In blender with pastry blade cut, in butter with flour, leaving pea sized chunks. Empty mixture into bowl. Add liquid all at once and hand mix until combined. Shape into three disks and Let rest in refrigerator for 1 hour.

Then roll pie crust out and place pie tin on top, leaving about 2 inches from the outside edge of pan. Place pie crust into a pie plate, careful not to stretch dough. Trim dough, leaving 1 inch rim.
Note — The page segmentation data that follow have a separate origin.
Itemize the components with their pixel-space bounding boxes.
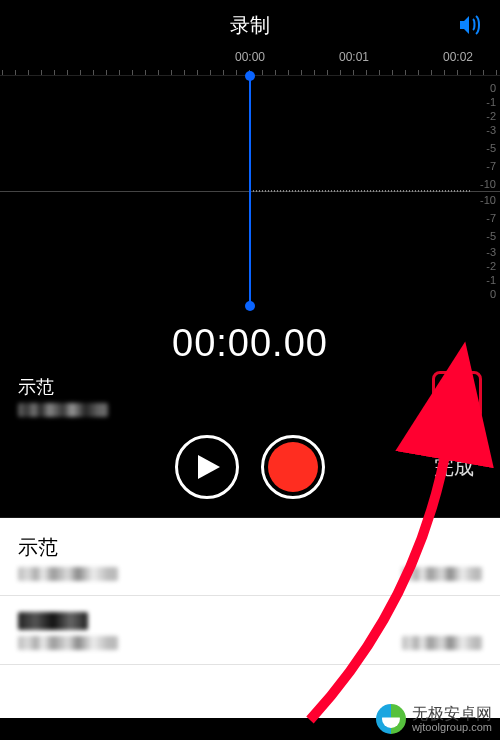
ruler-tick — [353, 70, 354, 75]
ruler-tick — [314, 70, 315, 75]
ruler-tick — [405, 70, 406, 75]
ruler-tick — [418, 70, 419, 75]
recordings-list: 示范 — [0, 518, 500, 718]
recording-name[interactable]: 示范 — [18, 375, 108, 399]
ruler-tick — [431, 70, 432, 75]
db-label: -10 — [480, 194, 496, 206]
db-label: 0 — [490, 82, 496, 94]
ruler-tick — [262, 70, 263, 75]
db-label: -2 — [486, 260, 496, 272]
svg-point-1 — [468, 402, 471, 405]
redacted-text — [18, 403, 108, 417]
ruler-tick — [67, 70, 68, 75]
recording-info-row: 示范 — [0, 375, 500, 429]
ruler-tick — [236, 70, 237, 75]
redacted-text — [18, 567, 118, 581]
svg-point-0 — [449, 383, 452, 386]
playhead-handle-top[interactable] — [245, 71, 255, 81]
ruler-tick — [93, 70, 94, 75]
redacted-text — [402, 636, 482, 650]
db-label: -3 — [486, 124, 496, 136]
watermark-name: 无极安卓网 — [412, 706, 492, 722]
watermark-url: wjtoolgroup.com — [412, 722, 492, 733]
ruler-tick — [80, 70, 81, 75]
waveform-area[interactable]: 0 -1 -2 -3 -5 -7 -10 -10 -7 -5 -3 -2 -1 … — [0, 76, 500, 306]
redacted-text — [18, 612, 88, 630]
ruler-tick — [470, 70, 471, 75]
db-label: -5 — [486, 142, 496, 154]
ruler-tick — [41, 70, 42, 75]
list-item[interactable]: 示范 — [0, 518, 500, 596]
ruler-tick — [457, 70, 458, 75]
controls-row: 完成 — [0, 429, 500, 518]
ruler-tick — [288, 70, 289, 75]
ruler-tick — [366, 70, 367, 75]
ruler-tick — [483, 70, 484, 75]
ruler-tick — [197, 70, 198, 75]
ruler-tick — [132, 70, 133, 75]
ruler-tick — [119, 70, 120, 75]
watermark-logo-icon — [376, 704, 406, 734]
ruler-tick — [223, 70, 224, 75]
db-label: -5 — [486, 230, 496, 242]
waveform-dots — [252, 190, 470, 192]
done-button[interactable]: 完成 — [434, 454, 474, 481]
watermark: 无极安卓网 wjtoolgroup.com — [376, 704, 492, 734]
trim-button[interactable] — [432, 371, 482, 421]
playhead-handle-bottom[interactable] — [245, 301, 255, 311]
ruler-tick — [327, 70, 328, 75]
db-label: -1 — [486, 274, 496, 286]
db-label: -3 — [486, 246, 496, 258]
ruler-tick — [54, 70, 55, 75]
ruler-tick — [340, 70, 341, 75]
list-item[interactable] — [0, 596, 500, 665]
tick-label: 00:01 — [339, 50, 369, 64]
ruler-tick — [275, 70, 276, 75]
tick-label: 00:00 — [235, 50, 265, 64]
redacted-text — [402, 567, 482, 581]
db-label: -7 — [486, 160, 496, 172]
record-button[interactable] — [261, 435, 325, 499]
speaker-icon[interactable] — [458, 14, 484, 40]
ruler-tick — [210, 70, 211, 75]
ruler-tick — [2, 70, 3, 75]
record-button-inner — [268, 442, 318, 492]
play-button[interactable] — [175, 435, 239, 499]
ruler-tick — [145, 70, 146, 75]
list-item-title: 示范 — [18, 534, 482, 561]
ruler-tick — [496, 70, 497, 75]
ruler-tick — [171, 70, 172, 75]
header: 录制 — [0, 0, 500, 50]
db-label: -7 — [486, 212, 496, 224]
playhead[interactable] — [249, 76, 251, 306]
db-label: 0 — [490, 288, 496, 300]
ruler-tick — [301, 70, 302, 75]
db-label: -10 — [480, 178, 496, 190]
ruler-tick — [184, 70, 185, 75]
redacted-text — [18, 636, 118, 650]
ruler-tick — [15, 70, 16, 75]
ruler-tick — [379, 70, 380, 75]
tick-label: 00:02 — [443, 50, 473, 64]
ruler-tick — [158, 70, 159, 75]
page-title: 录制 — [230, 12, 270, 39]
ruler-tick — [392, 70, 393, 75]
db-label: -1 — [486, 96, 496, 108]
ruler-tick — [106, 70, 107, 75]
ruler-tick — [28, 70, 29, 75]
db-label: -2 — [486, 110, 496, 122]
current-time: 00:00.00 — [0, 306, 500, 375]
ruler-tick — [444, 70, 445, 75]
Fold excess under, stand edge up and crimp edge in.

Mix sweet potatoes, eggs, sugar, maple syrup, vanilla, cinnamon, ginger and nutmeg in a large bowl and pour it into the pie crust.

Place the pecans on top of the sweet potato filling.

Mix sugar, maple syrup, eggs, butter, vanilla together to make the glaze and pour it on top of the pecans.

Bake in a preheated 375 degrees F oven until the pastry is golden brown and pecan layer is set, about 60-80 minutes.